BOULDER, Colo. –
On Wednesday afternoon, Greg Franta’s wife, Jana Simpson, stopped at the side of a bustling Colo. 93 just west of the Arvada Reservoir, where she stood among a trail of debris leading to the edge of a nearly vertical drop.
A friend said the grieving widow had to see for herself where and how her husband died.
The Colorado State Patrol said Wednesday that Franta — who was reported missing Feb. 9 — appears to have struggled to keep his 2006 Honda Civic hybrid on the road, but lost control and rolled down the embankment.
From the side of the highway, it’s easy to see how Franta’s car could go unnoticed at the base of the hill for a month. The embankment dips sharply about 100 feet, and bottoms out in a secluded patch of trees, bushes and a small creek not visible from the road.

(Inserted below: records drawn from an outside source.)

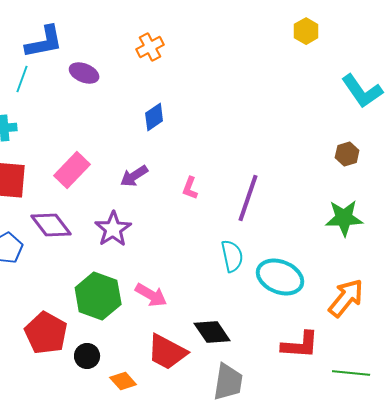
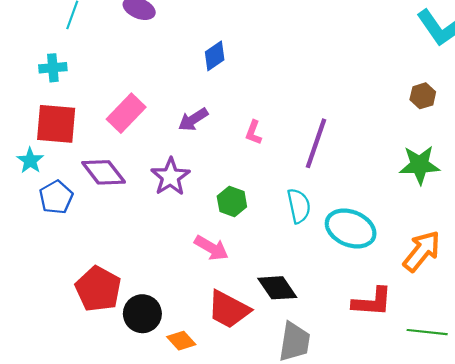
green hexagon: (98, 296) -> (232, 202), moved, size x0.6
black circle: (87, 356) -> (142, 314), size x1.4

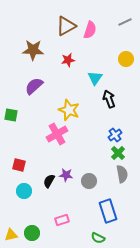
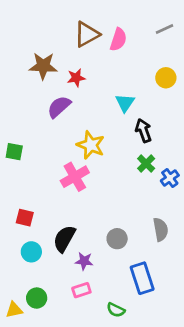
red star: (68, 60) -> (76, 78), moved
purple semicircle: (34, 86) -> (59, 107), moved
blue cross: (115, 135) -> (170, 178), moved
green cross: (118, 153) -> (146, 164), moved
purple star: (66, 175) -> (84, 261), moved
black semicircle: (49, 181) -> (64, 239), size x1.5
green circle: (32, 233) -> (37, 298), moved
green semicircle: (98, 238) -> (116, 310), moved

A cyclist found the accident scene Tuesday afternoon.
While Simpson said she wasn’t ready to talk about the accident Wednesday, many of Franta’s friends and colleagues painted a picture of a man who was a celebrity among so-called green architects, a craft he helped pioneer.
Franta, 58, graduated in 1973 from the University of Colorado with a bachelor’s degree in architecture, earning his master’s degree from Arizona State University in 1976.
His ambitions almost immediately centered on the design and construction of environmentally friendly structures, according to colleagues.
In 1981, Franta founded the Ensar Group in Boulder, a sustainable design consulting firm that worked on more than 800 projects around the world — earning Franta international name recognition and the title of Colorado architect of the year in 1998.
David Johnston, a fellow green designer who was friends with Franta for 30 years, said Franta’s work caught the eye of President Bill Clinton during the 1990s.
Franta was asked to make the White House more energy-efficient, and later became personal friends with the Clinton family –working on the former president’s home, offices and presidential library.
Later, Franta led projects for the University of Denver’s Sturm College of Law and Fort Collins’ Fossil Ridge High School, built with sustainable design guidelines in 2004.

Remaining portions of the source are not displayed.